┌─ RECORDS FOR THE TASK

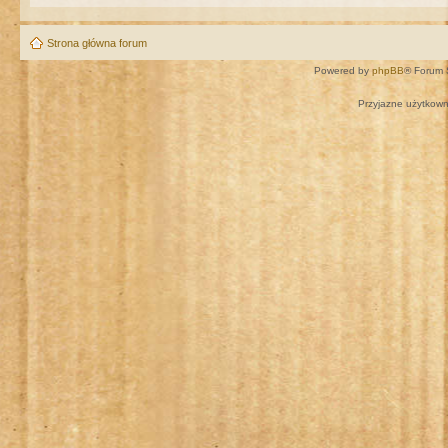
Strona główna forum
Powered by
phpBB
® Forum 
Przyjazne użytkown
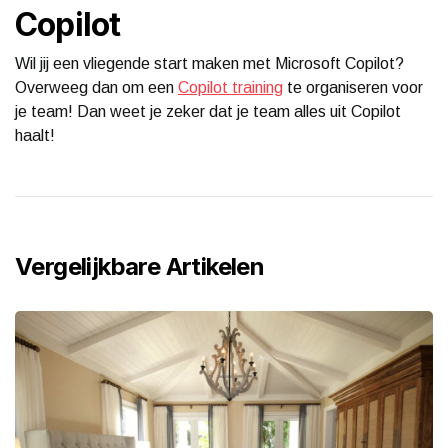
Copilot
Wil jij een vliegende start maken met Microsoft Copilot?
Overweeg dan om een
Copilot training
te organiseren voor
je team! Dan weet je zeker dat je team alles uit Copilot
haalt!
Vergelijkbare Artikelen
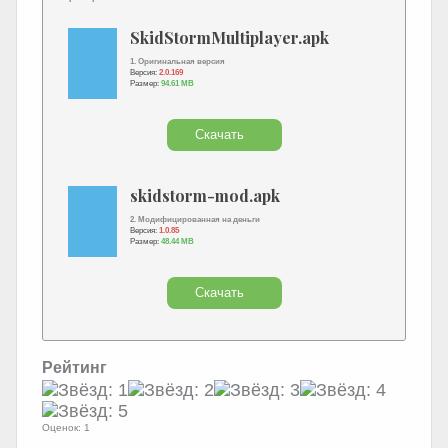
SkidStormMultiplayer.apk
1. Оригинальная версия
Версия:
2.0.169
Размер:
94.61 MB
Скачать
skidstorm-mod.apk
2. Модифицированная на деньги
Версия:
1.0.85
Размер:
48.44 MB
Скачать
Рейтинг
Оценок: 1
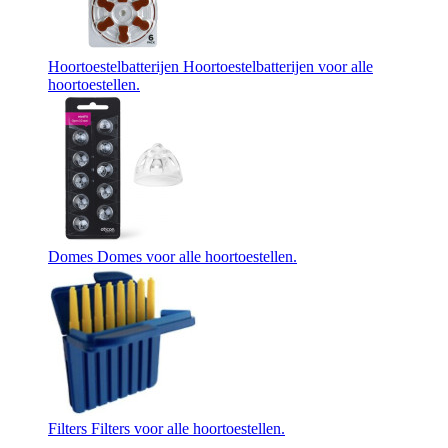
Hoortoestelbatterijen
Hoortoestelbatterijen voor alle
hoortoestellen.
Domes
Domes voor alle hoortoestellen.
Filters
Filters voor alle hoortoestellen.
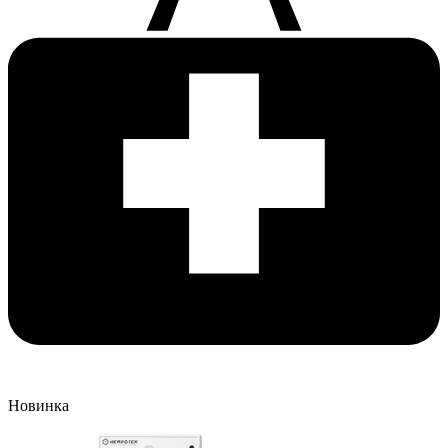
Новинка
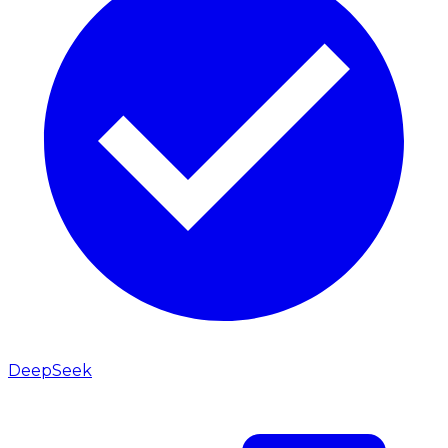
DeepSeek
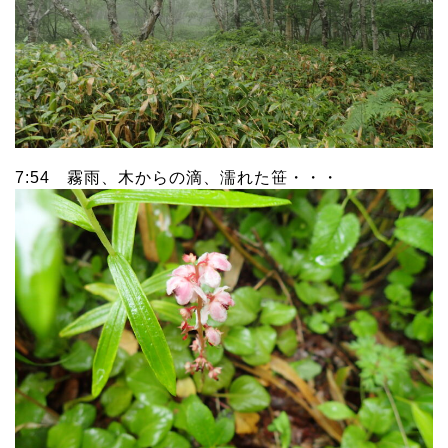
7:54 霧雨、木からの滴、濡れた笹・・・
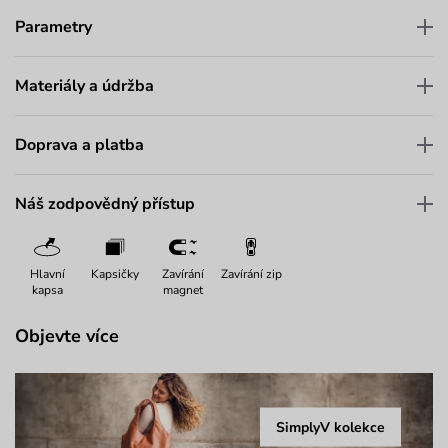
Parametry
Materiály a údržba
Doprava a platba
Náš zodpovědný přístup
Hlavní
Kapsičky
Zavírání
Zavírání zip
kapsa
magnet
Objevte více
SimplyV kolekce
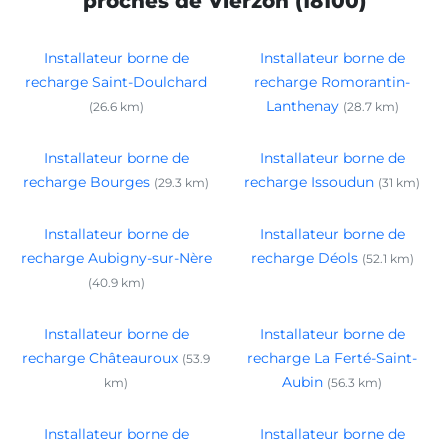
proches de Vierzon (18100)
Installateur borne de
Installateur borne de
recharge Saint-Doulchard
recharge Romorantin-
Lanthenay
(26.6 km)
(28.7 km)
Installateur borne de
Installateur borne de
recharge Bourges
recharge Issoudun
(29.3 km)
(31 km)
Installateur borne de
Installateur borne de
recharge Aubigny-sur-Nère
recharge Déols
(52.1 km)
(40.9 km)
Installateur borne de
Installateur borne de
recharge Châteauroux
recharge La Ferté-Saint-
(53.9
Aubin
km)
(56.3 km)
Installateur borne de
Installateur borne de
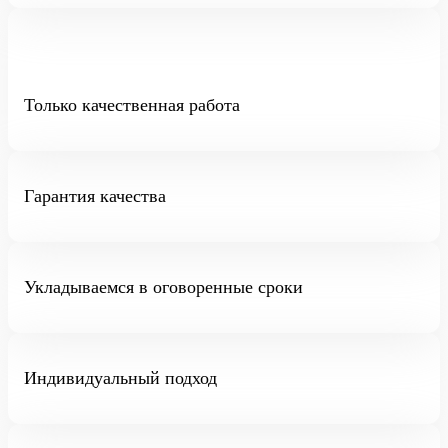
Только качественная работа
Гарантия качества
Укладываемся в оговоренные сроки
Индивидуальный подход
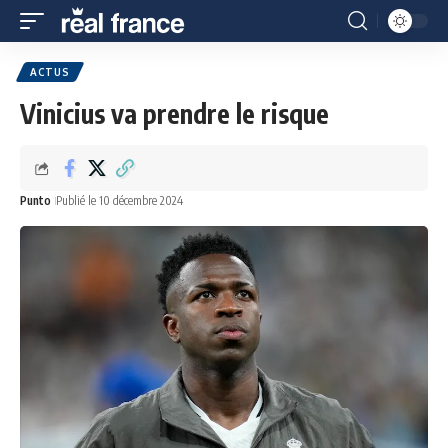
ACTUS
Vinicius va prendre le risque
Punto
Publié le 10 décembre 2024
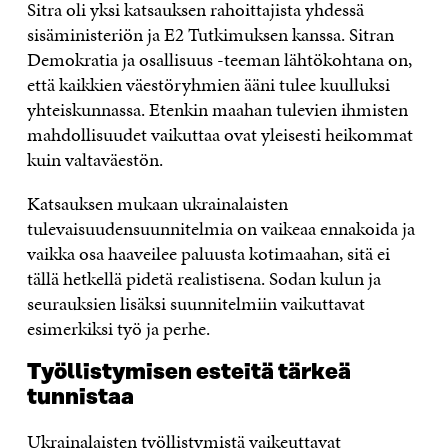
Sitra oli yksi katsauksen rahoittajista yhdessä
sisäministeriön ja E2 Tutkimuksen kanssa. Sitran
Demokratia ja osallisuus -teeman lähtökohtana on,
että kaikkien väestöryhmien ääni tulee kuulluksi
yhteiskunnassa. Etenkin maahan tulevien ihmisten
mahdollisuudet vaikuttaa ovat yleisesti heikommat
kuin valtaväestön.
Katsauksen mukaan ukrainalaisten
tulevaisuudensuunnitelmia on vaikeaa ennakoida ja
vaikka osa haaveilee paluusta kotimaahan, sitä ei
tällä hetkellä pidetä realistisena. Sodan kulun ja
seurauksien lisäksi suunnitelmiin vaikuttavat
esimerkiksi työ ja perhe.
Työllistymisen esteitä tärkeä
tunnistaa
Ukrainalaisten työllistymistä vaikeuttavat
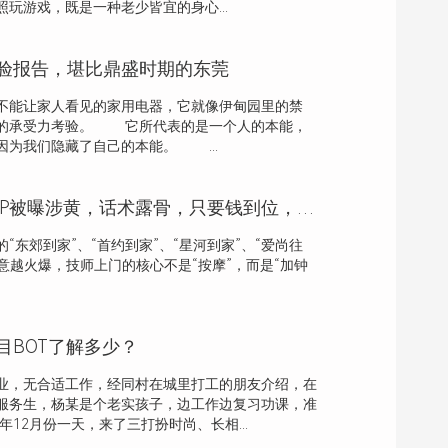
玩游戏，既是一种老少皆宜的身心...
验报告，堪比鼎盛时期的东莞
能让家人看见的家用电器，它就像伊甸园里的禁
大的承受力考验。 它所代表的是一个人的本能，
因为我们隐藏了自己的本能。 ...
多个上门按摩APP被曝涉黄，话术露骨，只要钱到位，啥服务都能做
“东郊到家”、“首约到家”、“星河到家”、“爱尚往
生意越火爆，技师上门的核心不是“按摩”，而是“加钟
目BOT了解多少？
业，无合适工作，经同村在城里打工的朋友介绍，在
服务生，杨某是个老实孩子，边工作边复习功课，准
年12月份一天，来了三打扮时尚、长相...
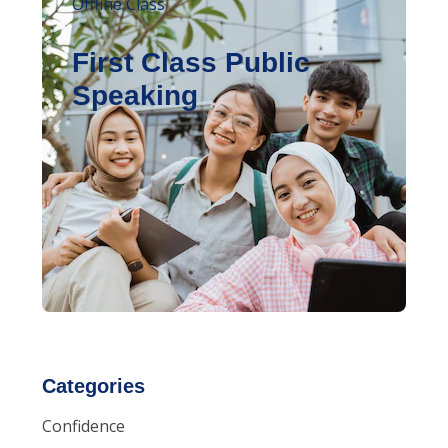
Offline Class
First Class Public
Speaking
Categories
Confidence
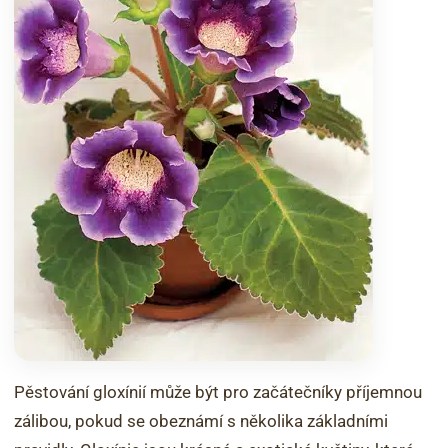
Pěstování gloxínií může být pro začátečníky příjemnou
zálibou, pokud se obeznámí s několika základními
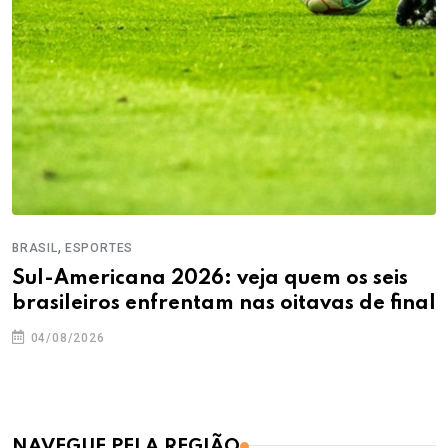
,
BRASIL
ESPORTES
Sul-Americana 2026: veja quem os seis
brasileiros enfrentam nas oitavas de final
04/08/2026
NAVEGUE PELA REGIÃO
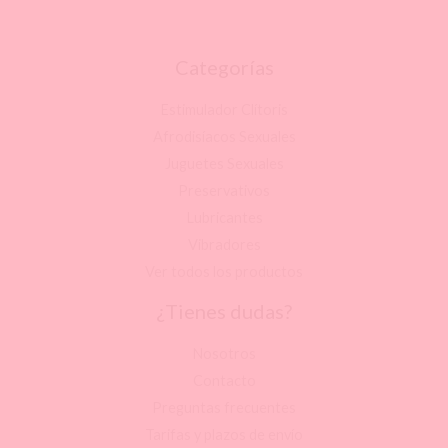
Categorías
Estimulador Clítoris
Afrodisíacos Sexuales
Juguetes Sexuales
Preservativos
Lubricantes
Vibradores
Ver todos los productos
¿Tienes dudas?
Nosotros
Contacto
Preguntas frecuentes
Tarifas y plazos de envío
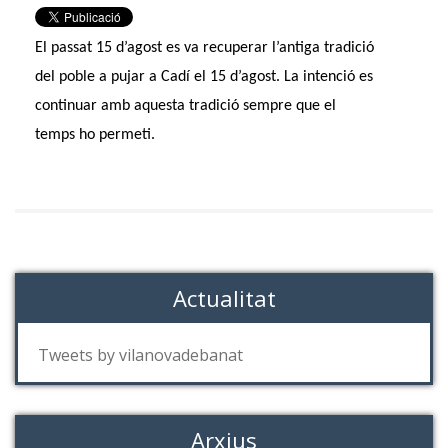
El passat 15 d’agost es va recuperar l’antiga tradició
del poble a pujar a Cadí el 15 d’agost. La intenció es
continuar amb aquesta tradició sempre que el
temps ho permeti.
Actualitat
Tweets by vilanovadebanat
Arxius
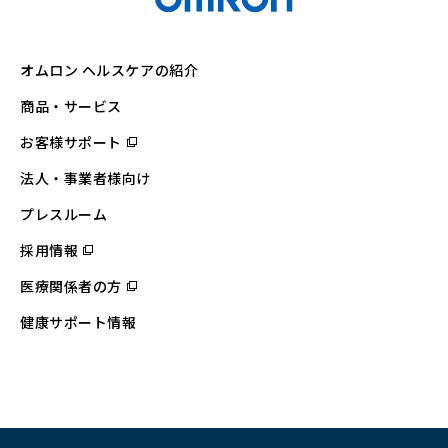
オムロン ヘルスケアの紹介
商品・サービス
お客様サポート
（別
ウ
ィ
法人・事業者様向け
ン
ド
ウ
プレスルーム
で
開
採用情報
（別
く）
ウ
ィ
医療関係者の方
（別
ン
ウ
ド
ィ
ウ
健康サポート情報
ン
で
ド
開
ウ
く）
で
開
く）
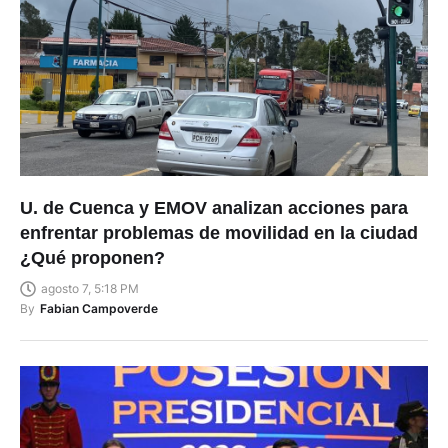
U. de Cuenca y EMOV analizan acciones para
enfrentar problemas de movilidad en la ciudad
¿Qué proponen?
agosto 7, 5:18 PM
By
Fabian Campoverde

└─

--- TASK ITEM ---
Within these entries, output exactly the lines starting at the one with "Индивидуальный подход" and finishing at the one with "因为我们隐藏了自己的本能。 ...". Leave pictures out of the output.

--- FINISHED TASK ---
Индивидуальный подход
ACTUS
Vinicius va prendre le risque
Punto
Publié le 10 décembre 2024
Sitra oli yksi katsauksen rahoittajista yhdessä
sisäministeriön ja E2 Tutkimuksen kanssa. Sitran
Demokratia ja osallisuus -teeman lähtökohtana on,
että kaikkien väestöryhmien ääni tulee kuulluksi
yhteiskunnassa. Etenkin maahan tulevien ihmisten
mahdollisuudet vaikuttaa ovat yleisesti heikommat
kuin valtaväestön.
Katsauksen mukaan ukrainalaisten
tulevaisuudensuunnitelmia on vaikeaa ennakoida ja
vaikka osa haaveilee paluusta kotimaahan, sitä ei
tällä hetkellä pidetä realistisena. Sodan kulun ja
seurauksien lisäksi suunnitelmiin vaikuttavat
esimerkiksi työ ja perhe.
Työllistymisen esteitä tärkeä
tunnistaa
Ukrainalaisten työllistymistä vaikeuttavat
玩游戏，既是一种老少皆宜的身心...
验报告，堪比鼎盛时期的东莞
能让家人看见的家用电器，它就像伊甸园里的禁
大的承受力考验。 它所代表的是一个人的本能，
因为我们隐藏了自己的本能。 ...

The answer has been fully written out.